### Task description
Identify each line below that contains the word "Malaysia", and copy it out.

### Items from a dataset
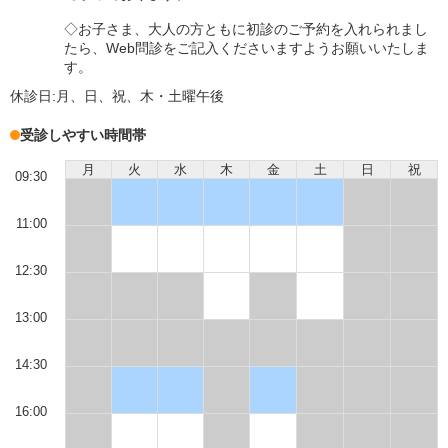
◇お子さま、大人の方ともに初診のご予約を入れられまし
たら、Web問診をご記入くださいますようお願いいたしま
す。
休診日:
月、日、祝、木・土曜午後
受診しやすい時間帯
月
火
水
木
金
土
日
祝
09:30
11:00
12:30
13:00
14:30
16:00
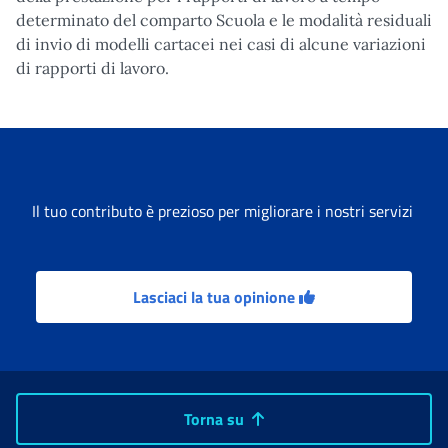
determinato del comparto Scuola e le modalità residuali
di invio di modelli cartacei nei casi di alcune variazioni
di rapporti di lavoro.
Il tuo contributo è prezioso per migliorare i nostri servizi
Lasciaci la tua opinione
Torna su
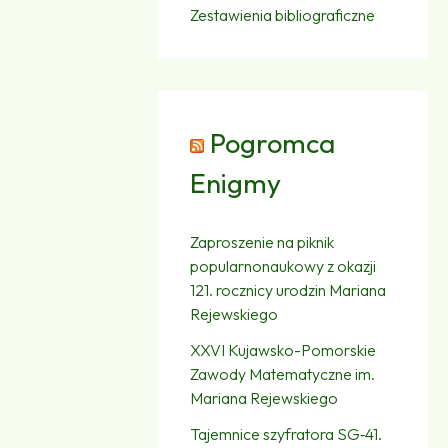
Zestawienia bibliograficzne
Pogromca
Enigmy
Zaproszenie na piknik
popularnonaukowy z okazji
121. rocznicy urodzin Mariana
Rejewskiego
XXVI Kujawsko-Pomorskie
Zawody Matematyczne im.
Mariana Rejewskiego
Tajemnice szyfratora SG‑41.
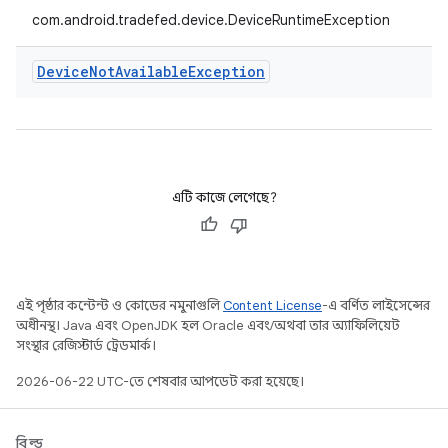
com.android.tradefed.device.DeviceRuntimeException
Device
Not
Available
Exception
এটি কাজে লেগেছে?
এই পৃষ্ঠার কন্টেন্ট ও কোডের নমুনাগুলি
Content License
-এ বর্ণিত লাইসেন্সের
অধীনস্থ। Java এবং OpenJDK হল Oracle এবং/অথবা তার অ্যাফিলিয়েট
সংস্থার রেজিস্টার্ড ট্রেডমার্ক।
2026-06-22 UTC-তে শেষবার আপডেট করা হয়েছে।
বিল্ড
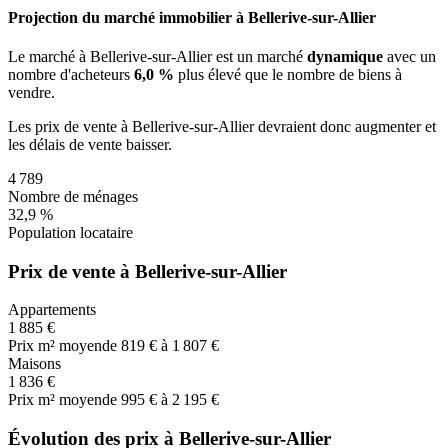
Projection du marché immobilier à Bellerive-sur-Allier
Le marché
à Bellerive-sur-Allier
est un marché
dynamique
avec un
nombre d'acheteurs
6,0 %
plus
élevé que le nombre de biens à
vendre.
Les prix de vente
à Bellerive-sur-Allier
devraient donc
augmenter
et
les délais de vente
baisser
.
4 789
Nombre de ménages
32,9 %
Population locataire
Prix de vente à Bellerive-sur-Allier
Appartements
1 885 €
Prix m² moyen
de 819 € à 1 807 €
Maisons
1 836 €
Prix m² moyen
de 995 € à 2 195 €
Évolution des prix à Bellerive-sur-Allier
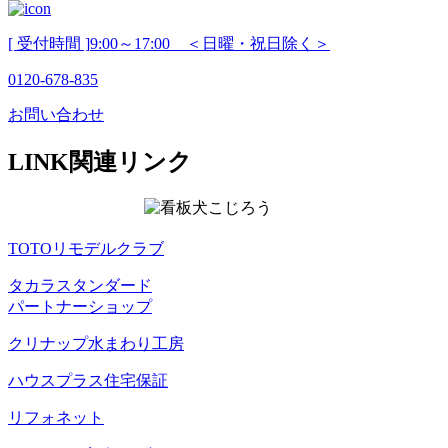
[ 受付時間 ]
9:00～17:00 ＜日曜・祝日除く＞
0120-678-835
お問い合わせ
LINK
関連リンク
TOTOリモデルクラブ
タカラスタンダード
パートナーショップ
クリナップ水まわり工房
ハウスプラス住宅保証
リフォネット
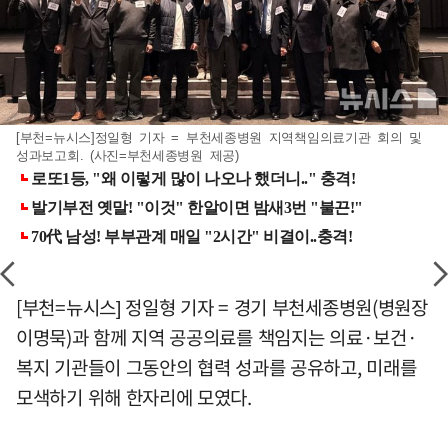
[부천=뉴시스]정일형 기자 = 부천세종병원 지역책임의료기관 회의 및
성과보고회. (사진=부천세종병원 제공)
[부천=뉴시스] 정일형 기자 = 경기 부천세종병원(병원장
이명묵)과 함께 지역 공공의료를 책임지는 의료·보건·
복지 기관들이 그동안의 협력 성과를 공유하고, 미래를
모색하기 위해 한자리에 모였다.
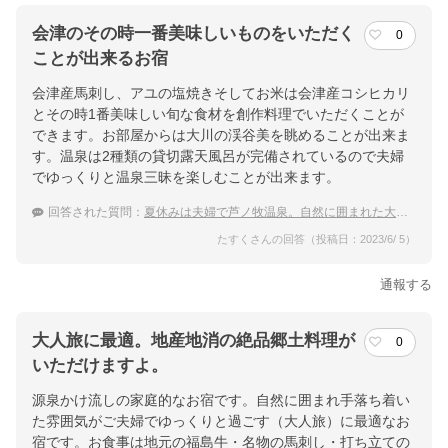
会津のその時一番美味しいものをいただく
0
ことが出来るお宿
会津産馬刺し、アユの塩焼きそしてお米は会津産コシヒカリ
とその時1番美味しい旬な食材を創作料理でいただくことが
できます。お部屋からは大川の渓谷美を眺めることが出来ま
す。温泉は2種類の貸切露天風呂が完備されているので夫婦
でゆっくりと温泉三昧を楽しむことが出来ます。
回答された質問：
夏休みは夫婦で芦ノ牧温泉。自然に囲まれた大人旅と地元の料理を堪能したい
たすくさんの回答（投稿日：2023/6/ 5）
通報する
大人旅に最適。地産地消の絶品郷土料理が
0
いただけますよ。
源泉かけ流しの家庭的なお宿です。自然に囲まれ手落ち着い
た雰囲気がご夫婦でゆっくりと過ごす（大人旅）に最適なお
宿です。お食事は地元の福島牛・名物の馬刺し・打ち立ての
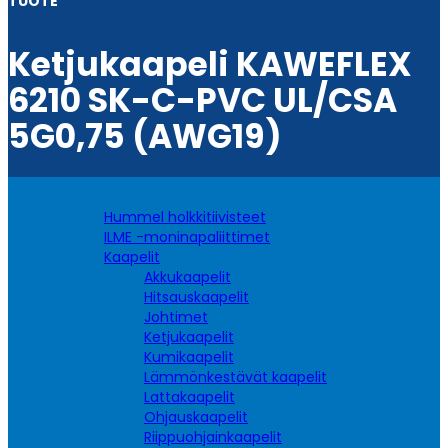
TUOTE
Ketjukaapeli KAWEFLEX
6210 SK-C-PVC UL/CSA
5G0,75 (AWG19)
Hummel holkkitiivisteet
ILME -moninapaliittimet
Kaapelit
Akkukaapelit
Hitsauskaapelit
Johtimet
Ketjukaapelit
Kumikaapelit
Lämmönkestävät kaapelit
Lattakaapelit
Ohjauskaapelit
Riippuohjainkaapelit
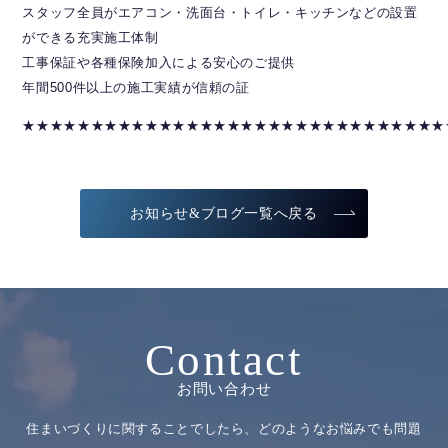
スタッフ全員がエアコン・洗面台・トイレ・キッチンなどの設置
ができる充実施工体制
工事保証や各種保険加入による安心のご提供
年間500件以上の施工実績が信頼の証
★★★★★★★★★★★★★★★★★★★★★★★★★★★★★★★
お知らせ&ブログ一覧へ戻る
Contact
お問い合わせ
住まいづくりに関することでしたら、どのようなお悩みでも問題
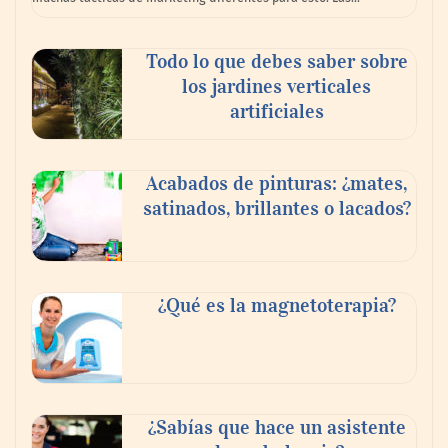
Todo lo que debes saber sobre
los jardines verticales
artificiales
Acabados de pinturas: ¿mates,
satinados, brillantes o lacados?
Tijuana Innovadora y Baja Health Cluster
buscan proyectar talento mexicano y
¿Qué es la magnetoterapia?
fortalecer el turismo médico
¿Sabías que hace un asistente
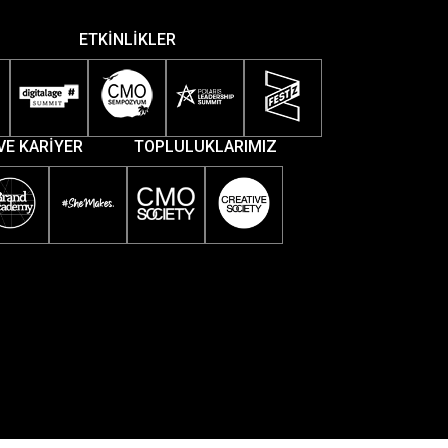
ETKİNLİKLER
VE KARİYER
TOPLULUKLARIMIZ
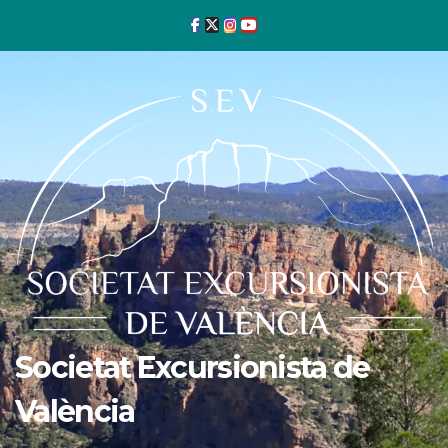
Ir
al
contenido
Societat Excursionista de
València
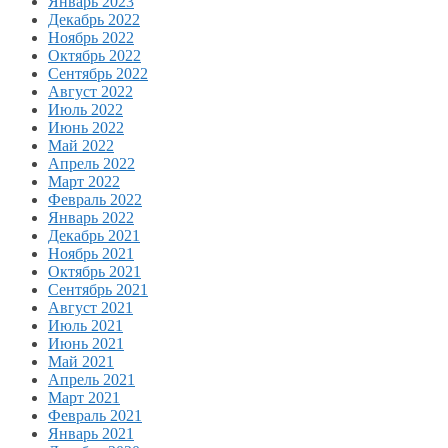
Январь 2023
Декабрь 2022
Ноябрь 2022
Октябрь 2022
Сентябрь 2022
Август 2022
Июль 2022
Июнь 2022
Май 2022
Апрель 2022
Март 2022
Февраль 2022
Январь 2022
Декабрь 2021
Ноябрь 2021
Октябрь 2021
Сентябрь 2021
Август 2021
Июль 2021
Июнь 2021
Май 2021
Апрель 2021
Март 2021
Февраль 2021
Январь 2021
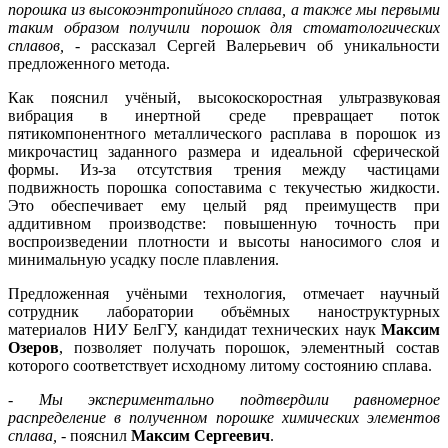
порошка из высокоэнтропийного сплава, а также мы первыми
таким образом получили порошок для стоматологических
сплавов,
- рассказал Сергей Валерьевич об уникальности
предложенного метода.
Как пояснил учёный, высокоскоростная ультразвуковая
вибрация в инертной среде превращает поток
пятикомпонентного металлического расплава в порошок из
микрочастиц заданного размера и идеальной сферической
формы. Из-за отсутствия трения между частицами
подвижность порошка сопоставима с текучестью жидкости.
Это обеспечивает ему целый ряд преимуществ при
аддитивном производстве: повышенную точность при
воспроизведении плотности и высоты наносимого слоя и
минимальную усадку после плавления.
Предложенная учёными технология, отмечает научный
сотрудник лаборатории объёмных наноструктурных
материалов НИУ БелГУ, кандидат технических наук
Максим
Озеров
, позволяет получать порошок, элементный состав
которого соответствует исходному литому состоянию сплава.
- Мы экспериментально подтвердили равномерное
распределение в полученном порошке химических элементов
сплава,
- пояснил
Максим Сергеевич
.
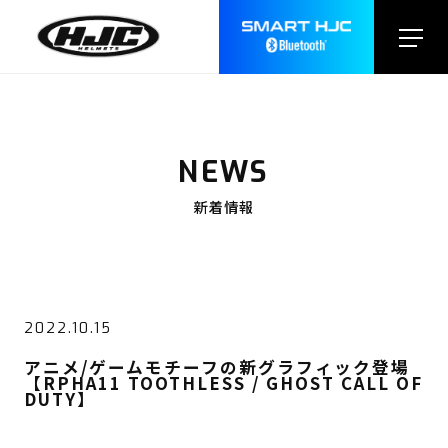
NEWS
新着情報
2022.10.15
アニメ/ゲームモチーフの新グラフィック登場
【RPHA11 TOOTHLESS / GHOST CALL OF
DUTY】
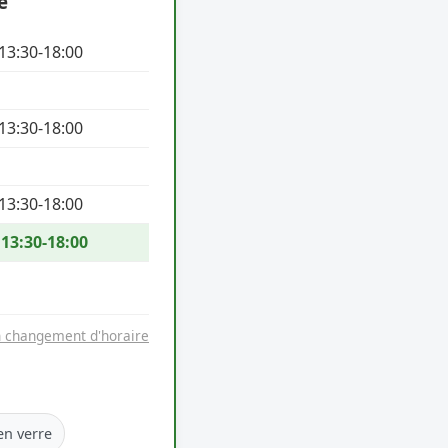
e
 13:30-18:00
 13:30-18:00
 13:30-18:00
 13:30-18:00
n changement d'horaire
en verre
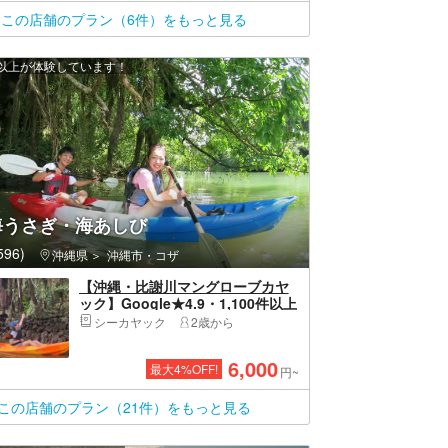
この店舗のプラン（6件）をもっと見る
0 人以上が体験しています！
海うさぎ・海あしび
96)
沖縄県
沖縄市・コザ
【沖縄・比謝川マングローブカヤ
ック】Google★4.9・1,100件以上
★那覇45分・嘉手納漁港発｜2歳〜
シーカヤック
2歳から
OK・1日5便・撮影データ無料・温
水シャワーあり
6,000
最大
4
%OFF!
円~
この店舗のプラン（21件）をもっと見る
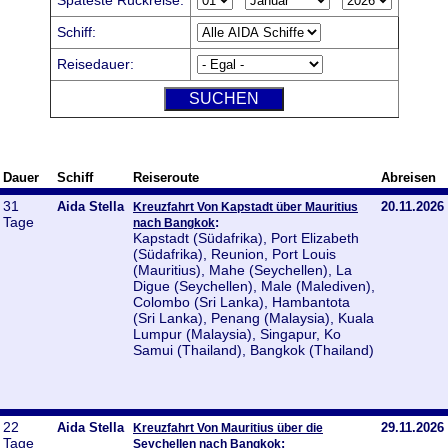
Späteste Rückreise:
Schiff:
Reisedauer:
Dauer
Schiff
Reiseroute
Abreisen
31
Aida Stella
20.11.2026
Kreuzfahrt Von Kapstadt über Mauritius
Tage
:
nach Bangkok
Kapstadt (Südafrika), Port Elizabeth
(Südafrika), Reunion, Port Louis
(Mauritius), Mahe (Seychellen), La
Digue (Seychellen), Male (Malediven),
Colombo (Sri Lanka), Hambantota
(Sri Lanka), Penang (Malaysia), Kuala
Lumpur (Malaysia), Singapur, Ko
Samui (Thailand), Bangkok (Thailand)
22
Aida Stella
29.11.2026
Kreuzfahrt Von Mauritius über die
Tage
:
Seychellen nach Bangkok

### Result of this exercise
(Sri Lanka), Penang (Malaysia), Kuala
Lumpur (Malaysia), Singapur, Ko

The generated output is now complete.